Mille et un échappatoires pour 60 sociétés ouvertes du Canada
24 novembre 2017
Dominique Lemoine
Les 60 plus grosses sociétés ouvertes du Canada détiendraient plus de 1000 filiales ou sociétés affiliées qui sont liées à des paradis fiscaux connus, selon l’organisme Canadiens pour une fiscalité équitable.
L’organisme dévoile un rapport intitulé Bay Street and Tax Havens: Curbing Corporate Canada’s Addiction, qui s’intéresse à l’étendue de l’obsession du milieu des affaires du Canada pour les paradis fiscaux et à des ripostes gouvernementales potentielles.
Selon l’analyse rapportée, seulement quatre des soixante plus grosses sociétés ouvertes qui sont inscrites à la Bourse de Toronto n’auraient aucune filiale dans des paradis fiscaux connus.
Dollars « stationnés » dans des comptes extraterritoriaux
« Les statistiques sur les activités des filiales à l’étranger montrent très peu d’employés. Aux Bermudes, par exemple, une filiale rapporte 30,6 milliards de dollars canadiens mais seulement 35 employés », explique l’auteure du rapport. À son avis, cela démontre que des sociétés écrans existent bel et bien, contrairement à ce que prétendent des entreprises mises sur la défensive.
De plus, l’investissement canadien direct à l’étranger dans des paradis fiscaux connus aurait atteint 284 milliards de dollars en 2016, ce qui représenterait une perte de revenus d’entre 10 et 15 milliards de dollars pour les gouvernements du Canada, et en conséquence moins de services publics ou plus de taxes et d’impôts pour les individus, sans qui les profits des sociétés n’existeraient même pas.
Légal mais illégitime
Selon l’auteure, le problème est que les entreprises qui sont mises sur la défensive ont souvent raison quand elles disent que leur habitude est conforme à la loi. L’Agence canadienne du revenu serait donc pour l’instant impuissante même en haussant ses budgets de conformité.
« Nous avons besoin d’une réforme de la loi relative à l’impôt sur les bénéfices des sociétés qui rendra illégal d’utiliser un paradis fiscal pour évitement ou évasion fiscal », dit-elle.

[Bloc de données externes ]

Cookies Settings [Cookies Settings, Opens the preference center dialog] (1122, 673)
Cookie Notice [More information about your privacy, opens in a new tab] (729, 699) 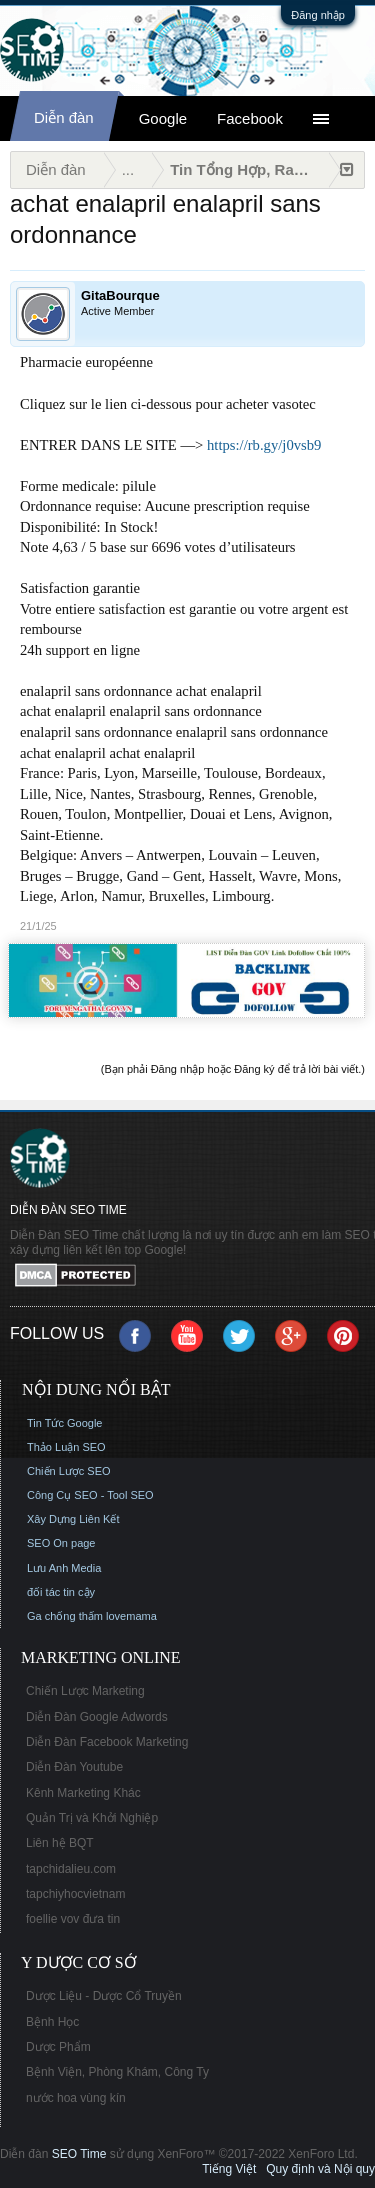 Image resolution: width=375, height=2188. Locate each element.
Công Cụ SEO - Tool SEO (90, 1495)
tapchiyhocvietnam (75, 1894)
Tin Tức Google (64, 1423)
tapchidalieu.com (71, 1869)
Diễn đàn (64, 117)
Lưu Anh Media (64, 1568)
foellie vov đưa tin (73, 1919)
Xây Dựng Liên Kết (73, 1519)
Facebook (250, 118)
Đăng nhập (318, 15)
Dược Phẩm (58, 2047)
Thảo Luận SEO (66, 1447)
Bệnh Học (52, 2022)
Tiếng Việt (229, 2169)
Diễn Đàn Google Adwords (97, 1717)
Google (163, 118)
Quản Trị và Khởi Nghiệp (92, 1818)
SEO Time (79, 2154)
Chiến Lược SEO (69, 1471)
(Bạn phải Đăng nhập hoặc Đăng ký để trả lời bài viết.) (233, 1069)
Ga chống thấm (65, 1616)
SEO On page (61, 1543)
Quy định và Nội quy (320, 2169)
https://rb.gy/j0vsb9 (264, 445)
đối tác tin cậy (61, 1592)
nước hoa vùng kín (76, 2098)
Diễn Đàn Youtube (74, 1767)
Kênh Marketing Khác (83, 1793)
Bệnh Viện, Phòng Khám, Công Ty (117, 2072)
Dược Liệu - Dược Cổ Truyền (104, 1996)
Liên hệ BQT (60, 1843)
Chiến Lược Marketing (85, 1691)
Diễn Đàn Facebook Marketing (107, 1742) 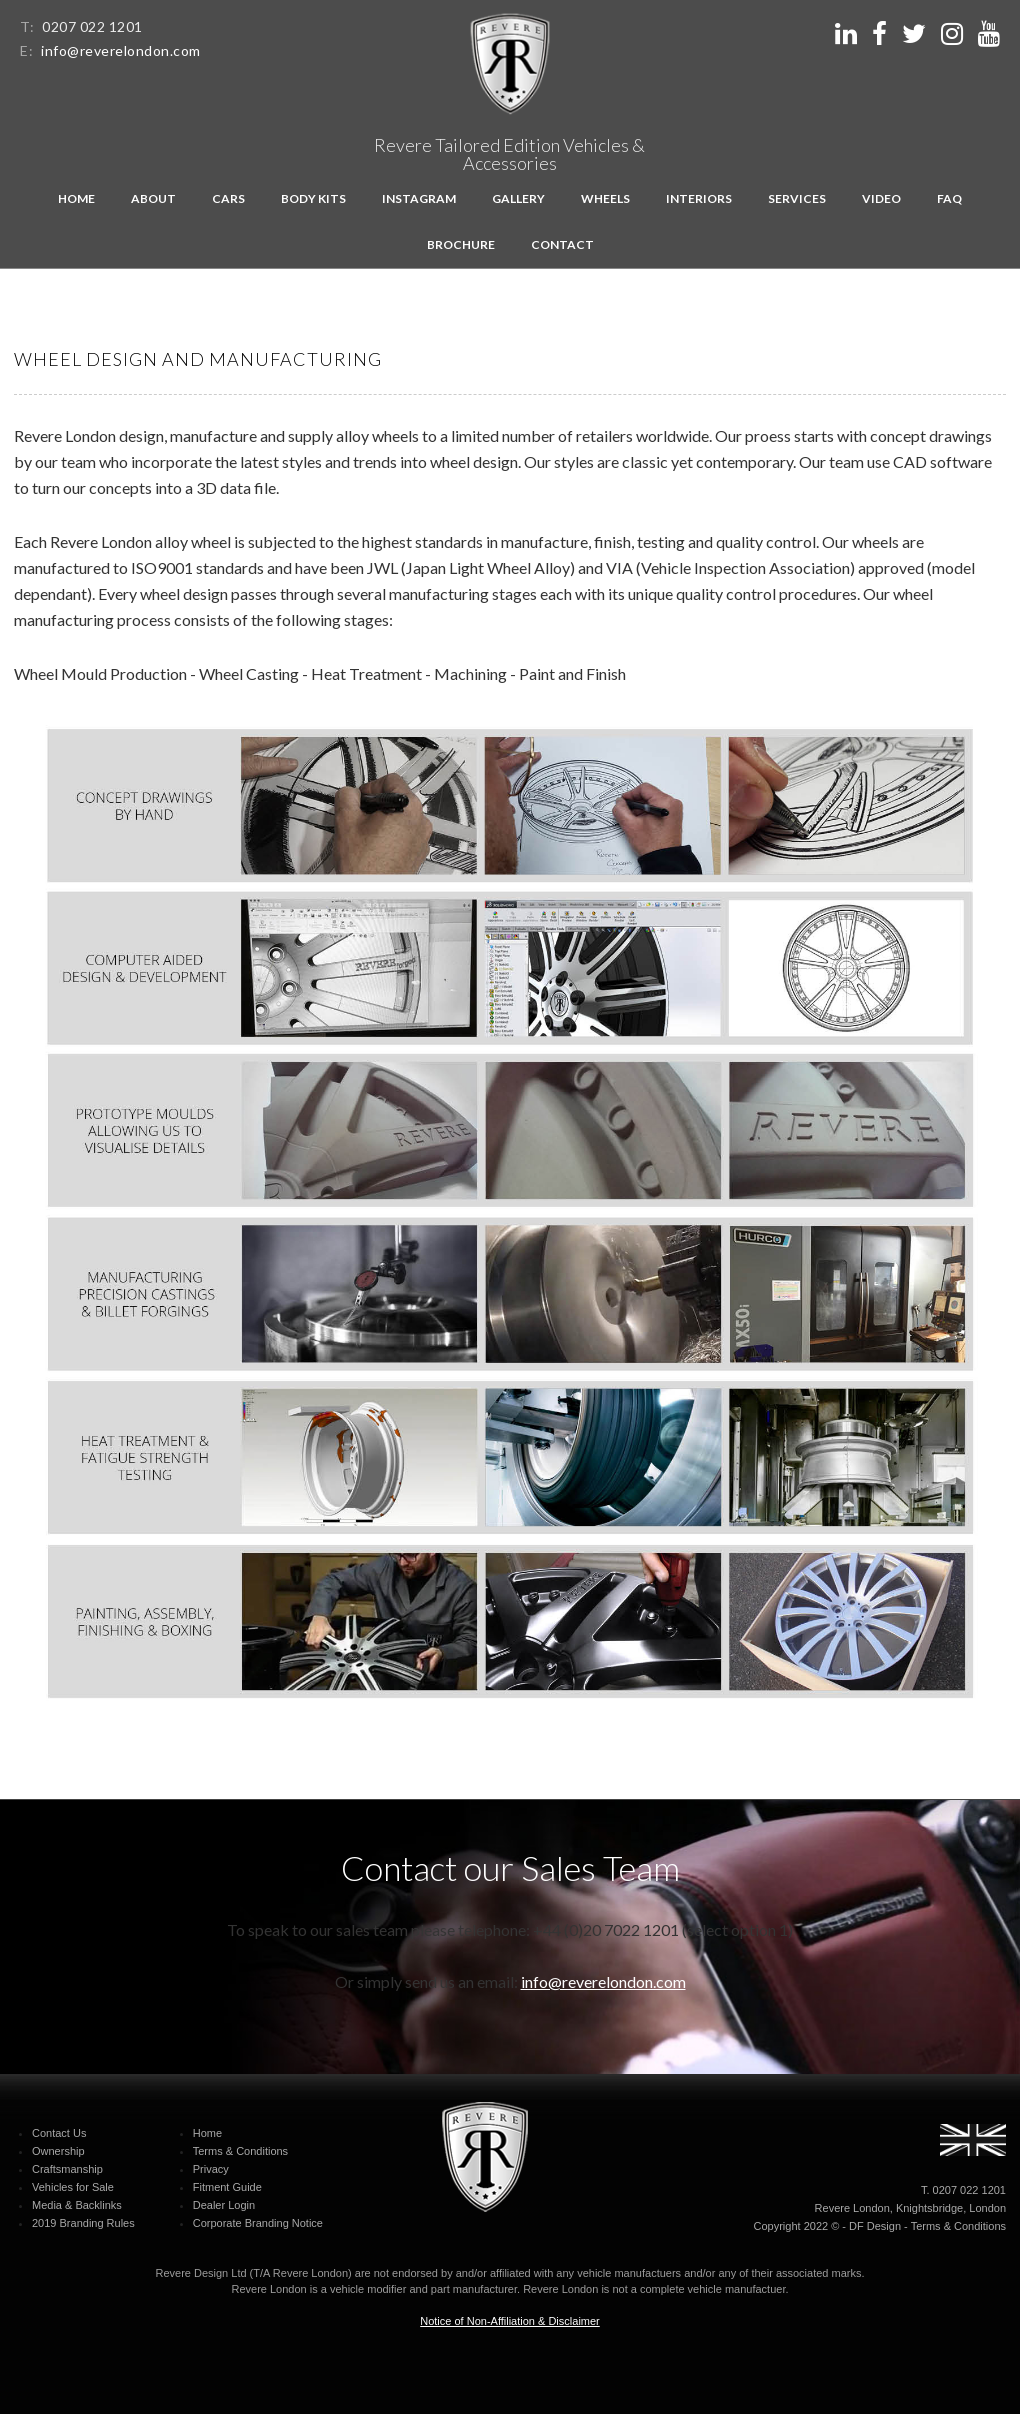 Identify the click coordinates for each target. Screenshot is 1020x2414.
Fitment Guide (227, 2187)
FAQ (949, 198)
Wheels (605, 198)
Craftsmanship (67, 2169)
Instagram (419, 198)
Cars (228, 198)
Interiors (699, 198)
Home (76, 198)
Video (881, 198)
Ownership (58, 2151)
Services (797, 198)
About (153, 198)
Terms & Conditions (240, 2151)
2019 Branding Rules (83, 2223)
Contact (562, 244)
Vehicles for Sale (73, 2187)
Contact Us (59, 2133)
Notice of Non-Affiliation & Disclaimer (510, 2321)
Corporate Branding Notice (258, 2223)
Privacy (211, 2169)
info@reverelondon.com (121, 50)
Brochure (461, 244)
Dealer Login (224, 2205)
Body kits (313, 198)
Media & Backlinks (77, 2205)
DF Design (875, 2226)
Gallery (518, 198) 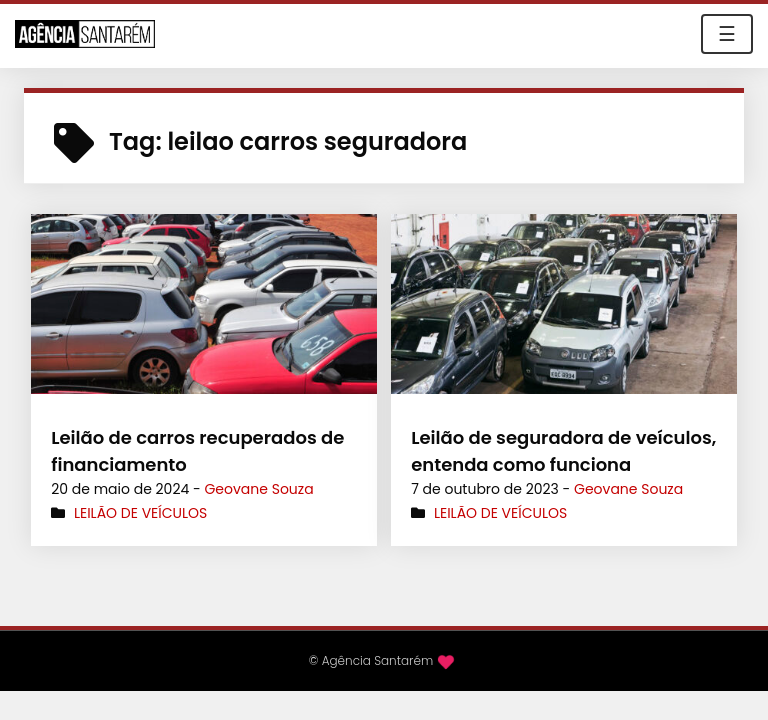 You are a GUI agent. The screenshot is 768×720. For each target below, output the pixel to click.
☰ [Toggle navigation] (727, 34)
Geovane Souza (258, 489)
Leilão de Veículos (140, 513)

Le rapport recommande aussi de mettre en oeuvre un test de substance économique pour les filiales extraterritoriales, de plafonner les paiements d’intérêt à des filiales extraterritoriales et de renégocier les traités fiscaux du Canada avec des paradis fiscaux pour s’assurer de l’existence d’un plancher de taxes et impôts payés.